The most spectacular dwarf weeping cherry tree is the Japanese cherry tree ‘Kiku-Shidare-Zakura’—or sakura for short. These small trees have large stunning pink blossoms with masses of ruffled petals, making the cherry flowers look like powder puffs.

Weeping cherry blossom trees produce fruit, but it’s small, sour, and inedible. The small cherries produced by the weeping cherry blossom trees are attractive to birds who enjoy the fruit.

After blossoming, dwarf weeping cherry trees have glossy green foliage made up of lanceolate leaves. Then in the fall, leaves turn to shades of red, orange, or gold before dropping from the tree.

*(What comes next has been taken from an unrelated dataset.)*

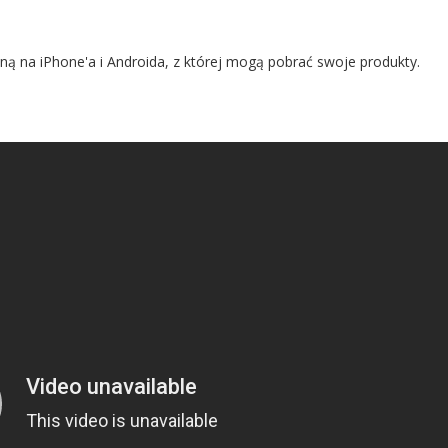
ą na iPhone'a i Androida, z której mogą pobrać swoje produkty.
T
.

Please read this article on types of sweet and tart cherries for information on cherry trees producing edible fruit.

How Tall Does a Dwarf Weeping Cherry Tree Get?

Dwarf weeping cherry blossom trees grow between 6 and 15 ft. (1.8 – 4.5 m). Their cascading branches give the cherry trees a slender stature when compared to other sizeable weeping shade trees. Small cherry trees have a spread of between 2 and 15 ft. (0.6 – 4.5 m).

The Hiromi weeping cherry tree is the shortest of the cultivars and grows no taller than 6 ft (1.8 m). The tallest of the dwarf weeping varieties is the Japanese sakura that usually grows to 10 ft. (3 m)—although sometimes a few feet taller. In the middle is the Snow Fountain weeping cherry tree that grows to around 8 ft. (2.4 m).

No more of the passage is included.